Le mécanisme est bien connu : quand la demande est à la peine, l’offre souffre aussi. Les vendeurs pourraient ainsi éprouver des difficultés à trouver preneurs en raison de la hausse des taux d’intérêt qui rognent la capacité d’emprunt des acheteurs. «Dans ce contexte, le market timing devient encore plus important que d’habitude, appuie Henry-Aurélien Natter. Les actifs dits "primes" peuvent encore partir sans décote, mais ceux présentant des défauts doivent être retravaillés avant d’être vendus.»
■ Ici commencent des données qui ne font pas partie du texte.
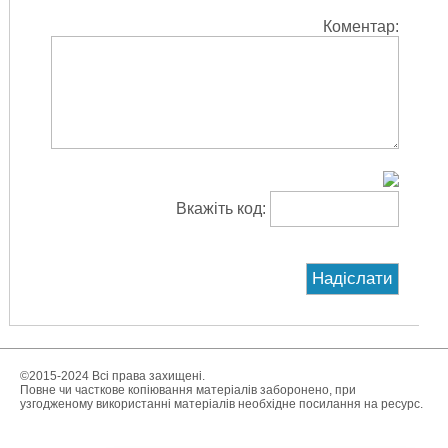
Коментар:
Вкажіть код:
©2015-2024 Всі права захищені.
Повне чи часткове копіювання матеріалів заборонено, при
узгодженому використанні матеріалів необхідне посилання на ресурс.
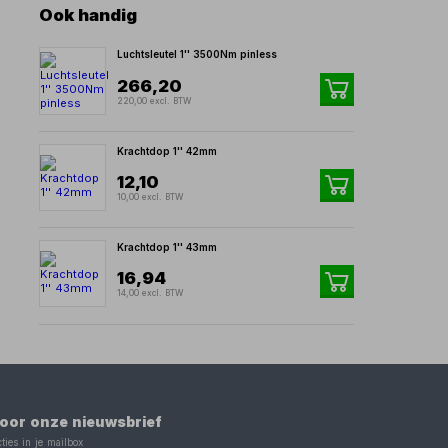
Ook handig
Luchtsleutel 1'' 3500Nm pinless
266,20
220,00 excl. BTW
Krachtdop 1'' 42mm
12,10
10,00 excl. BTW
Krachtdop 1'' 43mm
16,94
14,00 excl. BTW
 voor onze nieuwsbrief
ties in je mailbox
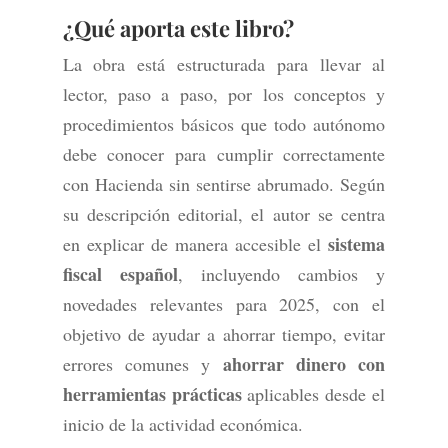
¿Qué aporta este
libro
?
La obra está estructurada para llevar al
lector, paso a paso, por los conceptos y
procedimientos básicos que todo autónomo
debe conocer para cumplir correctamente
con Hacienda sin sentirse abrumado. Según
su descripción editorial, el autor se centra
sistema
en explicar de manera accesible el
fiscal español
, incluyendo cambios y
novedades relevantes para 2025, con el
objetivo de ayudar a ahorrar tiempo, evitar
ahorrar dinero con
errores comunes y
herramientas prácticas
aplicables desde el
inicio de la actividad económica.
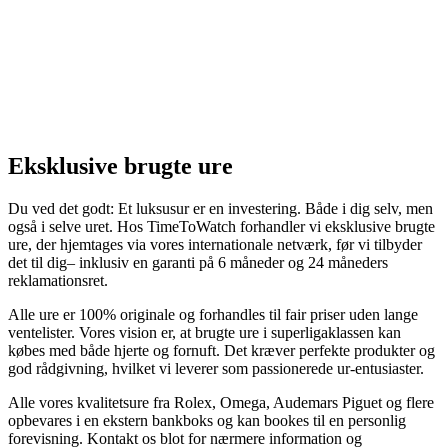
Eksklusive brugte ure
Du ved det godt: Et luksusur er en investering. Både i dig selv, men
også i selve uret. Hos TimeToWatch forhandler vi eksklusive brugte
ure, der hjemtages via vores internationale netværk, før vi tilbyder
det til dig– inklusiv en garanti på 6 måneder og 24 måneders
reklamationsret.
Alle ure er 100% originale og forhandles til fair priser uden lange
ventelister. Vores vision er, at brugte ure i superligaklassen kan
købes med både hjerte og fornuft. Det kræver perfekte produkter og
god rådgivning, hvilket vi leverer som passionerede ur-entusiaster.
Alle vores kvalitetsure fra Rolex, Omega, Audemars Piguet og flere
opbevares i en ekstern bankboks og kan bookes til en personlig
forevisning. Kontakt os blot for nærmere information og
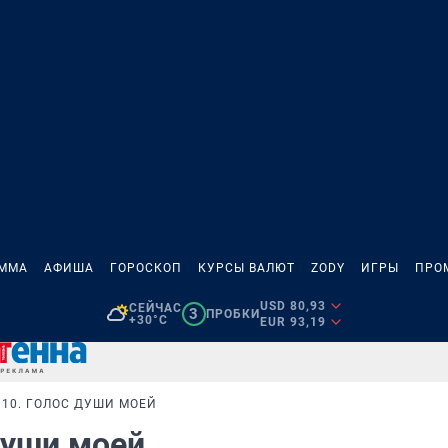
АММА
АФИША
ГОРОСКОП
КУРСЫ ВАЛЮТ
ZODY
ИГРЫ
ПРО
USD 80,93
СЕЙЧАС
3
ПРОБКИ
+30°C
EUR 93,19
10. ГОЛОС ДУШИ МОЕЙ
души моей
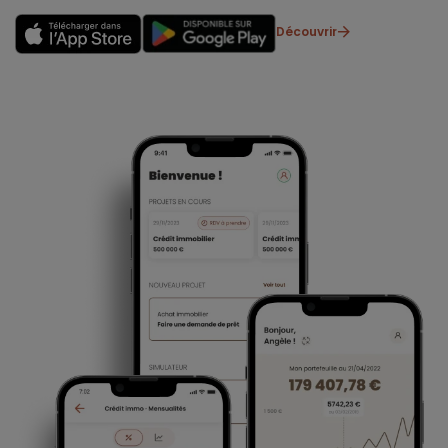
Découvrir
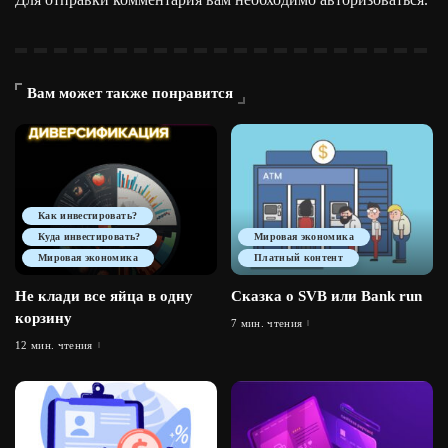
Вам может также понравится
Как инвестировать?
Куда инвестировать?
Мировая экономика
Мировая экономика
Платный контент
Не клади все яйца в одну
Сказка о SVB или Bank run
корзину
7 мин. чтения
12 мин. чтения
Plusieurs options dans la palette d’outils des gérants : restructurer, mettre aux normes ESG, mixer les usages en attirant des commerces en pied d’immeuble quand c’est possible… En trois mots : gagner de la valeur. «Les gérants immobiliers ne peuvent plus faire de gestion passive ! appuie le directeur de recherche. Certains n’auront d’autres choix que de faire évoluer leur stratégie en privilégiant des stratégies value added en l’absence d’une croissance « automatique » du gain en capital par la baisse des taux de capitalisation.»

Et ce dans l’objectif de préserver le total return de leurs actifs. Cet indicateur se compose du rendement locatif et du rendement en capital. Le second étant à la baisse, le premier retrouve toute son importance alors que lui-même s’affaissait ces dix dernières années. «Nous anticipons que le rendement locatif devrait assurer le dynamisme de la performance globale, avancent les deux auteurs dans leur note. Ainsi, les immeubles bien localisés avec un potentiel de prise de valeur et avec des locataires solides devraient avoir la capacité d’assurer des rendements performants à l’horizon 2026.»

Projections 2022-2026

Alors, quelles perspectives pour les trois prochaines années ? «A court terme, nous anticipons que la performance totale du marché sera portée par l’immobilier logistique, résidentiel et de santé», écrivent les deux chercheurs. Trois classes d’actifs habituellement considérées comme alternatives mais pour lesquelles «l’appétit des investisseurs s’est fortement accru ces dernières années», selon eux. Ils estiment que les rendements de cette année devraient se maintenir au niveau de ceux de 2021.

  • Logistique

Il semblerait que les investisseurs en quête de rendements devront se tourner vers la logistique. Primonial REIM estime la performance de la classe d’actifs entre 6,5% et 7,5% entre 2022 et 2026, en forte baisse par rapport aux dix dernières années (12,9%). La digitalisation et l’ESG devraient être les deux grands enjeux du marché. Un point potentiellement bloquant puisque le secteur est habituellement contrôlé par les coûts.

  • Résidentiel

Pour cette classe d’actifs qui a su retrouver grâce aux yeux des investisseurs institutionnels ces dernières années, Primonial REIM prévoit entre 4% et 6% de rendement en moyenne entre 2022 et 2026. La performance devrait être essentiellement portée par la performance en capital, plus que par le rendement locatif, mais une «inflexion rapide» pourrait s’opérer sur certains marchés préviennent les deux chercheurs. Ils identifient deux moteurs de performance : le déséquilibre entre l’offre et la demande de logements et la croissance des ménages, particulièrement dans les grandes villes européennes.

  • Santé

Enfin, pour la santé, Henry-Aurélien Natter et Adrien Isidore prévoient une performance entre 4,5% et 6% en moyenne entre 2022 et 2026. Bien en-dessous donc des dis dernières années (8,25%). Les moteurs de performance sont le déséquilibre entre l’offre et la demande ainsi que la pression démographique. «La partie obsolète du parc des maisons de retraite médicalisées pour répondre aux critères ESG et le manque d’offre sur le marché constituent un argument fort en faveur de l’investissement dans des produits récents, bien localisés avec un exploitant solide», ajoutent-ils.